The game might not change because of a potential lack of communication between the two teams Monday, but FC Cincinnati midfielder Kenney Walker said there are advantages to being able to understand an opponent.
When there is a language barrier, it just makes it more difficult to anticipate what the opponent is doing.
“When you're playing USL games or Open Cup, we're playing a lot of other guys from the U.S., you can pick up on what they're saying or sometimes you might here part of a conversation about what they want to do,” Walker said. “Obviously, if they're speaking Spanish other guys might be able to relay that to us, but it's going to be kind of learning on the fly or figuring out how they are playing by just going out there and playing. It's the beautiful part of the game where you have to figure out what the other team is doing all on the field and not by listening to what you're hearing on the field.”
Walker said the language barrier will be more difficult for Valencia.
He played a team in Mexico during his time with the Los Angeles Galaxy, where he began his career in 2012, and remembered how much more hostile the environment felt not being able to understand anyone.
“Going down there, when they are chanting in Spanish, all the players are speaking Spanish, the refs are speaking Spanish, you're only out there playing with your teammates and you can't understand anything,” Walker said. “It's just going out there, figuring it out and finding ways to win.”
It likely won’t feel that way for everyone on Valencia’s squad. Though the roster is made up mainly of Spaniards, some players might also speak English.
And Currais isn’t the only player on FC Cincinnati’s squad that speaks Spanish. Marco Dominguez is from Montreal but Spanish is his family’s first language, and others at least know bits and pieces of Spanish. Reserve midfielder Eric Stevenson made it his New Year’s resolution to learn Spanish and practices sometimes with Currais.
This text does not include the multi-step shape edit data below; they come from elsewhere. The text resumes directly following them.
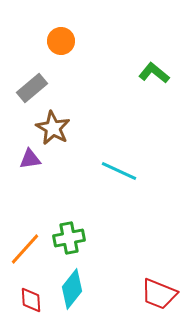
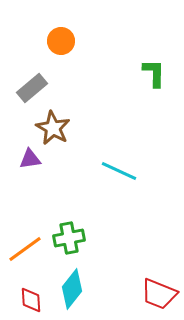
green L-shape: rotated 52 degrees clockwise
orange line: rotated 12 degrees clockwise
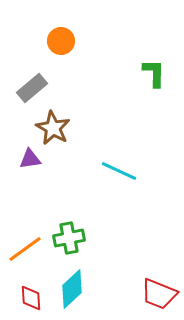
cyan diamond: rotated 9 degrees clockwise
red diamond: moved 2 px up
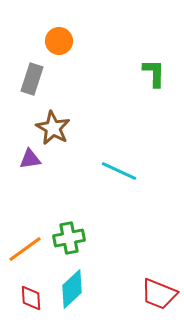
orange circle: moved 2 px left
gray rectangle: moved 9 px up; rotated 32 degrees counterclockwise
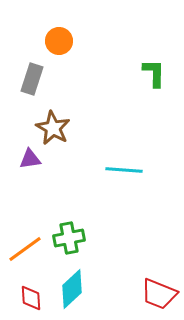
cyan line: moved 5 px right, 1 px up; rotated 21 degrees counterclockwise
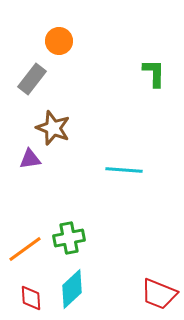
gray rectangle: rotated 20 degrees clockwise
brown star: rotated 8 degrees counterclockwise
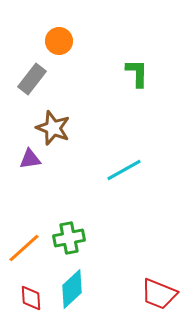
green L-shape: moved 17 px left
cyan line: rotated 33 degrees counterclockwise
orange line: moved 1 px left, 1 px up; rotated 6 degrees counterclockwise
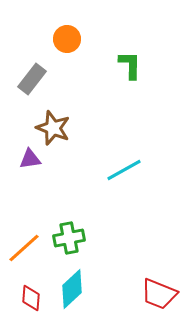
orange circle: moved 8 px right, 2 px up
green L-shape: moved 7 px left, 8 px up
red diamond: rotated 8 degrees clockwise
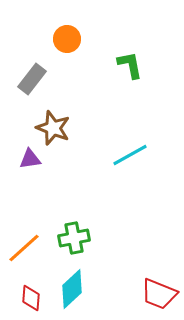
green L-shape: rotated 12 degrees counterclockwise
cyan line: moved 6 px right, 15 px up
green cross: moved 5 px right
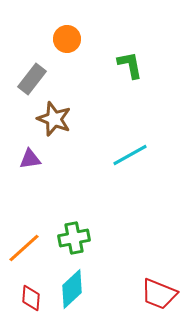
brown star: moved 1 px right, 9 px up
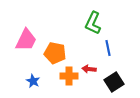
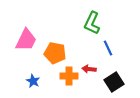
green L-shape: moved 1 px left
blue line: rotated 14 degrees counterclockwise
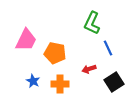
red arrow: rotated 24 degrees counterclockwise
orange cross: moved 9 px left, 8 px down
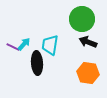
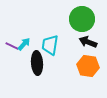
purple line: moved 1 px left, 1 px up
orange hexagon: moved 7 px up
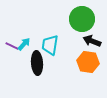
black arrow: moved 4 px right, 1 px up
orange hexagon: moved 4 px up
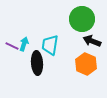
cyan arrow: rotated 24 degrees counterclockwise
orange hexagon: moved 2 px left, 2 px down; rotated 15 degrees clockwise
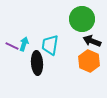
orange hexagon: moved 3 px right, 3 px up
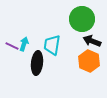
cyan trapezoid: moved 2 px right
black ellipse: rotated 10 degrees clockwise
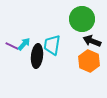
cyan arrow: rotated 24 degrees clockwise
black ellipse: moved 7 px up
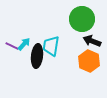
cyan trapezoid: moved 1 px left, 1 px down
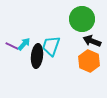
cyan trapezoid: rotated 10 degrees clockwise
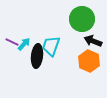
black arrow: moved 1 px right
purple line: moved 4 px up
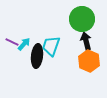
black arrow: moved 7 px left; rotated 54 degrees clockwise
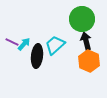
cyan trapezoid: moved 4 px right, 1 px up; rotated 30 degrees clockwise
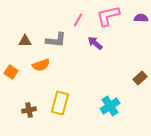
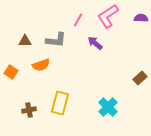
pink L-shape: rotated 20 degrees counterclockwise
cyan cross: moved 2 px left, 1 px down; rotated 12 degrees counterclockwise
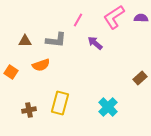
pink L-shape: moved 6 px right, 1 px down
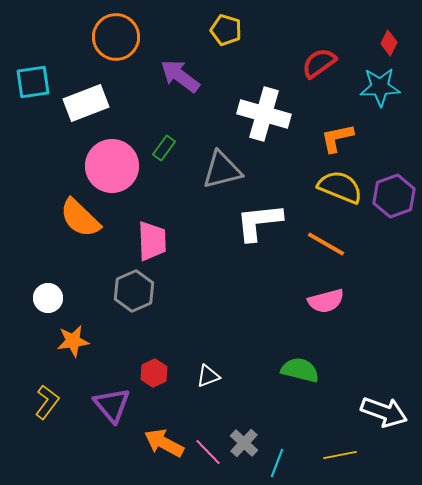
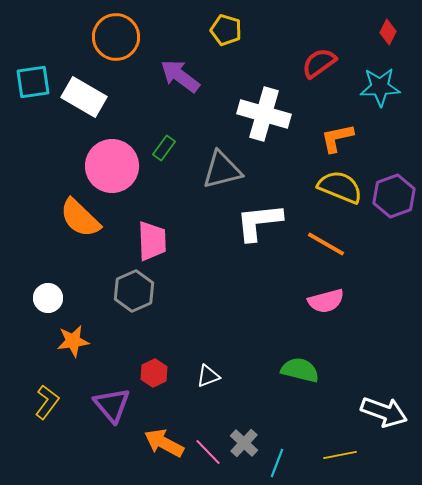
red diamond: moved 1 px left, 11 px up
white rectangle: moved 2 px left, 6 px up; rotated 51 degrees clockwise
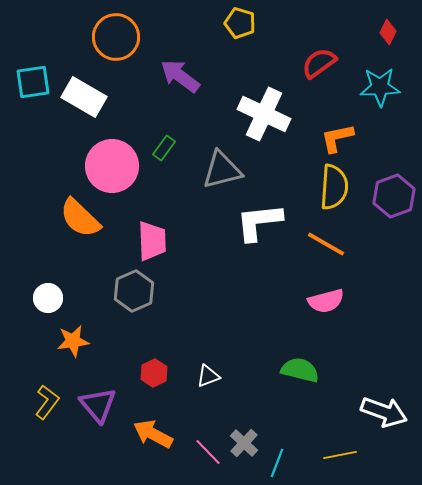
yellow pentagon: moved 14 px right, 7 px up
white cross: rotated 9 degrees clockwise
yellow semicircle: moved 6 px left; rotated 72 degrees clockwise
purple triangle: moved 14 px left
orange arrow: moved 11 px left, 9 px up
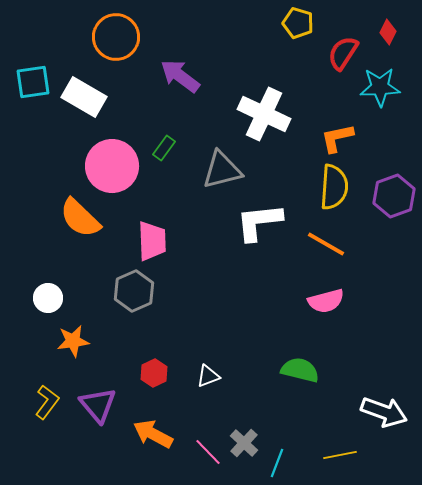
yellow pentagon: moved 58 px right
red semicircle: moved 24 px right, 10 px up; rotated 21 degrees counterclockwise
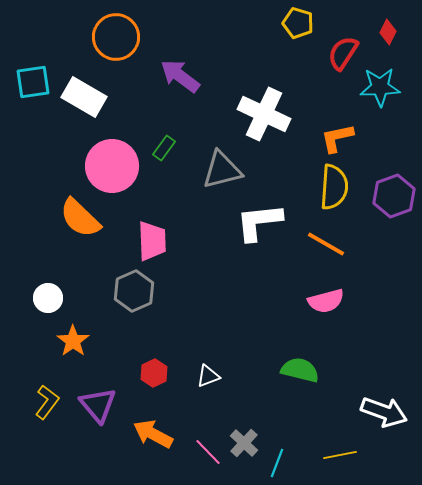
orange star: rotated 28 degrees counterclockwise
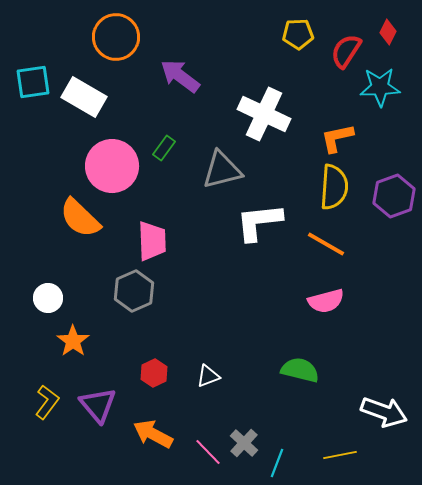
yellow pentagon: moved 11 px down; rotated 20 degrees counterclockwise
red semicircle: moved 3 px right, 2 px up
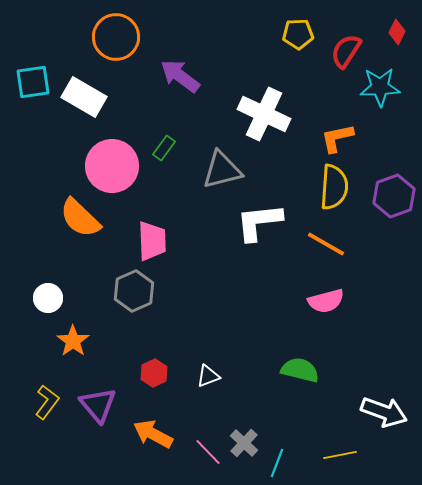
red diamond: moved 9 px right
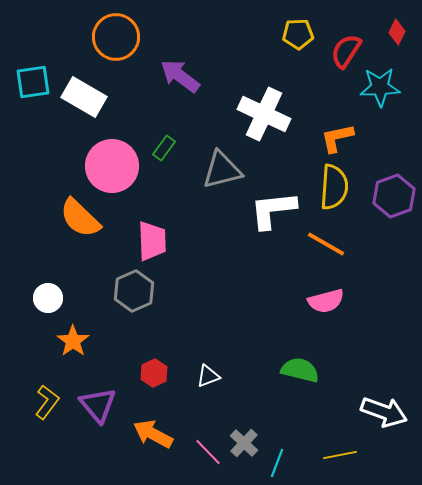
white L-shape: moved 14 px right, 12 px up
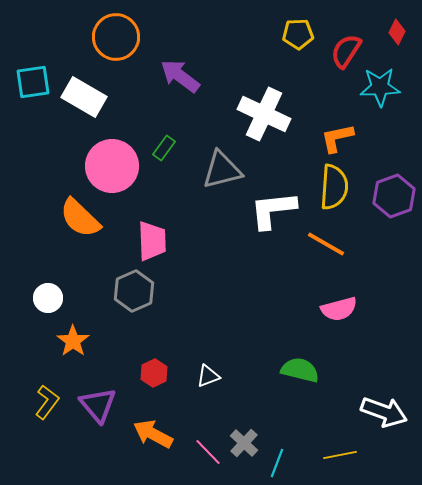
pink semicircle: moved 13 px right, 8 px down
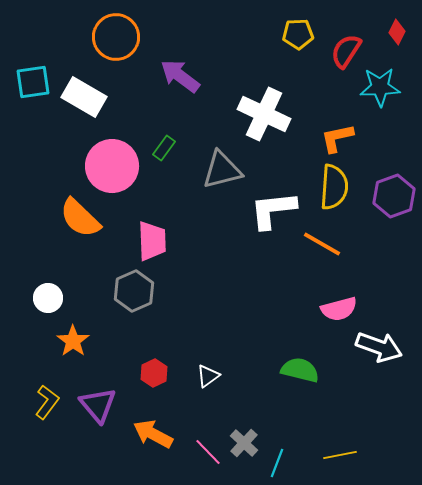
orange line: moved 4 px left
white triangle: rotated 15 degrees counterclockwise
white arrow: moved 5 px left, 65 px up
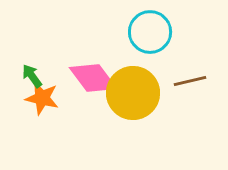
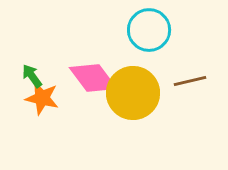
cyan circle: moved 1 px left, 2 px up
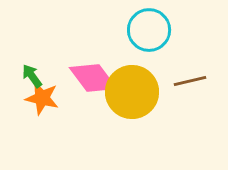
yellow circle: moved 1 px left, 1 px up
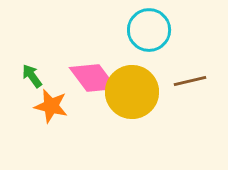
orange star: moved 9 px right, 8 px down
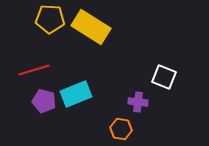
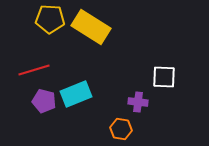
white square: rotated 20 degrees counterclockwise
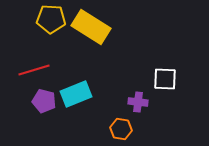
yellow pentagon: moved 1 px right
white square: moved 1 px right, 2 px down
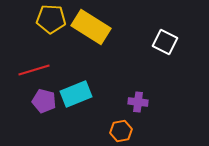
white square: moved 37 px up; rotated 25 degrees clockwise
orange hexagon: moved 2 px down; rotated 20 degrees counterclockwise
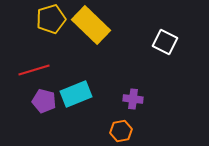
yellow pentagon: rotated 20 degrees counterclockwise
yellow rectangle: moved 2 px up; rotated 12 degrees clockwise
purple cross: moved 5 px left, 3 px up
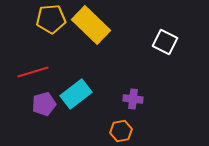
yellow pentagon: rotated 12 degrees clockwise
red line: moved 1 px left, 2 px down
cyan rectangle: rotated 16 degrees counterclockwise
purple pentagon: moved 3 px down; rotated 30 degrees counterclockwise
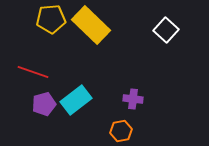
white square: moved 1 px right, 12 px up; rotated 15 degrees clockwise
red line: rotated 36 degrees clockwise
cyan rectangle: moved 6 px down
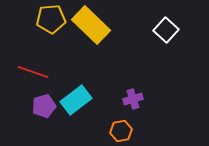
purple cross: rotated 24 degrees counterclockwise
purple pentagon: moved 2 px down
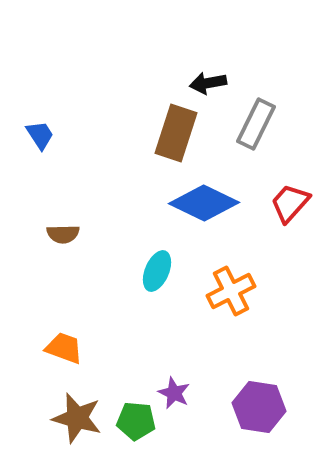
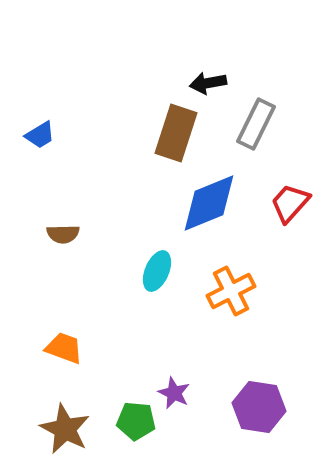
blue trapezoid: rotated 92 degrees clockwise
blue diamond: moved 5 px right; rotated 48 degrees counterclockwise
brown star: moved 12 px left, 11 px down; rotated 12 degrees clockwise
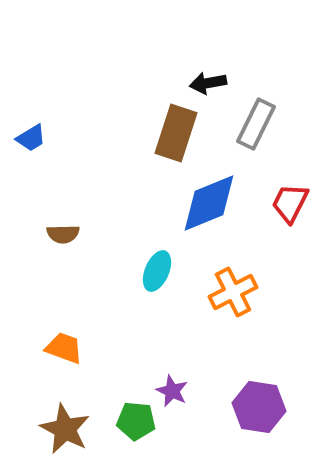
blue trapezoid: moved 9 px left, 3 px down
red trapezoid: rotated 15 degrees counterclockwise
orange cross: moved 2 px right, 1 px down
purple star: moved 2 px left, 2 px up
“It's a little weird because you're hearing a different language being spoken on the other side, but you don't really think about it,” Stevenson said of his experience playing against opponents that speak a different language. “At this point, we're all used to it because half our team is foreign. You hear, in our locker room, French, Spanish, English all the time. They've probably got guys I'm sure that Spanish is not their first language. It will just make things a little more interesting I guess.”